Я слышал, как за моей спиной наш Капитан А.А. громко рассуждал о великом искусстве незабвенного Капабланки делать ничьи, угрожая тем самым самому существованию шахмат. Капитан старался, чтобы я услышал его и понял, что обязан сделать ничью любой ценой.

Впрочем, положение на доске, пожалуй, было равное, несмотря на недостачу белой пешки. (Диаграмма 1.) Во всяком случае, мне беспокоиться, казалось бы, не приходилось.

Белые сыграли: 37.Ке1, напав на мою ладью и грозя вторжением своей ладьи на е2. Легко убедиться, что шах ладьей 37.Ле1+ вел просто к потере пешки g2 и давал мало шансов на продолжение атаки. Ходом коня мой противник и защищал (по крайней мере от короля) пешку g2 и вселял надежды на многообещающую атаку. Спокойной игрой свести эти шансы к нулю, вероятно, не составило бы труда. Скажем: 37…Ле3 и на 38.Фb1 Фd1 39.Ф:f5 Ф:е1 40.Л:е3 Ф:е3 41.Ф:d5 g4+ 42.Kph5 gh 43.gh Ф:h3 — ничья!

Все это я рассчитал, времени до контроля у меня было достаточно (в отличие от моего противника!), но… Вариант показался и длинным и скучным. К тому же рядом со мной сидел художник шахмат Гурвич, а напротив стояла, смотря не столько на доску, сколько на меня, вызывая мой ответный взгляд влюбленного, «слишком красивая», по словам Поэта, «девушка» — моя молодая жена. И мне захотелось покрасоваться перед ней и блеснуть замашками этюдиста. Пусть, в отличие от Гурвича, она не поймет отражения своей красоты на шахматной доске, но, быть может, услышит восторженные восклицания окружающих! У партнера на часах ожил флажок. И я сделал безумный цейтнотный ход — пожертвовал «на ровном месте» ладью! Все ахнули.

37…Лh3+.

Противник мой вздрогнул. Ход был неожиданным. Флажок на его часах грозно поднимался, а он думал…

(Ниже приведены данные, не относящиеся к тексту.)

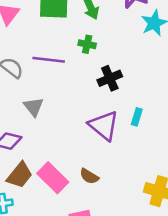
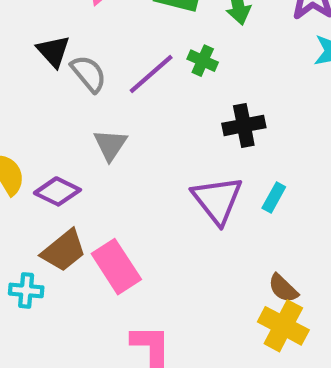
green cross: (87, 44) -> (203, 61), moved
purple line: (49, 60) -> (151, 74), turned -60
brown semicircle: (89, 176) -> (283, 288), moved

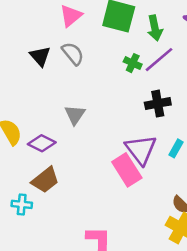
gray semicircle: (89, 74) -> (73, 54), moved
purple line: (151, 74) -> (159, 60), moved
pink rectangle: (116, 267) -> (127, 170), moved

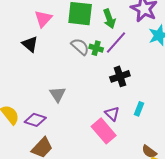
gray semicircle: (73, 54) -> (80, 47), moved
black triangle: (40, 56) -> (30, 44), moved
purple triangle: (141, 150) -> (112, 114), size x0.6

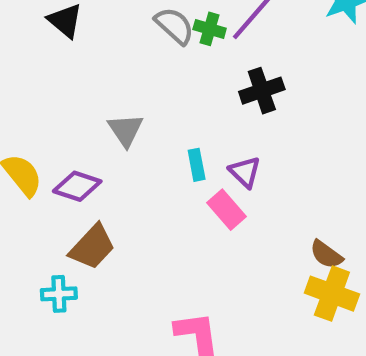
cyan rectangle: (139, 109) -> (197, 165), moved, turned -32
pink rectangle: (104, 131) -> (226, 210), size x0.7

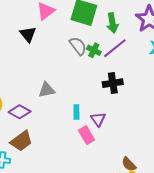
gray triangle: (126, 130) -> (47, 90), turned 42

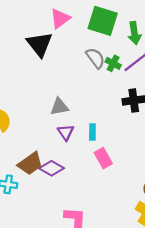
black triangle: (28, 34) -> (40, 44), size x1.4
purple diamond: (20, 112) -> (52, 168), moved
purple triangle: (98, 119) -> (66, 132), moved

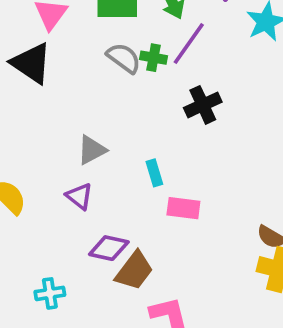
purple triangle: (66, 132) -> (79, 196), moved
pink rectangle: (103, 158) -> (183, 208), turned -36
brown trapezoid: (30, 164) -> (134, 271), moved

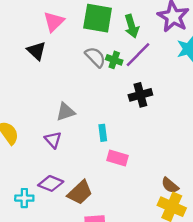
black triangle: (31, 63) -> (36, 51), size x0.7
purple diamond: (109, 248) -> (51, 183), moved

План мой, как мне казалось, был ярок и верен: оживить черную пешку g5, с темпом перебросить ее на h3, откуда она будет стремиться превратиться в ферзя на h1!

Молодой полковник с седой головой взглянул на часы и нерешительно взял ладью пешкой — 38.gh.

Собственно, ничего другого ему и не оставалось. И совершенно напрасно возвышавшийся над зрителями наш Поэт внятно, с расстановкой по слогам произнес:

— Не вижу здесь лад я, Коль гибнет так ладья!

Я взглянул на Гурвича. Он был непроницаем, но мне показалось, что он укоризненно качнул головой.

Я не давал опомниться загнанному в цейтнот противнику.

Вот позиция, стоявшая тогда на доске. Ход черных. (Диаграмма 2.) Но есть ли у белых выигрыш? Неужели моему дерзкому плану оживления пешки g можно противопоставить другой план?

И я стал выполнять свой план: 38…g4+ 39.Kph5!

Противник сыграл быстро. У него не было времени. Я и теперь не знаю, почему он двинул короля вперед, а не отошел назад? Тогда не получился бы финал, который он не мог — честное слово! — не мог видеть в цейтноте! — 39…gh.

Я осуществил свой замысел. Пешка g превратилась в грозную проходную, но… нашла коса на камень. На доске, по существу, завязалась не только борьба фигур, но и борьба планов! Чей план окажется дальновиднее и результативнее? Конечно, король мой открылся. Ладья могла его шаховать. Но я предвидел это и считал, что закроюсь от шаха конем, который надежно подкреплен пешкой f5. Так оно и случилось. Партнер мой сделал последний до истечения времени ход: 40.Лg7+ Kg4! — как и было задумано!

Казалось, все в порядке! Моя ожившая пешка на h3 доставит белым достаточно хлопот. Как они теперь пойдут, какой ход будет записан при откладывании партии? Ждать придется до завтра!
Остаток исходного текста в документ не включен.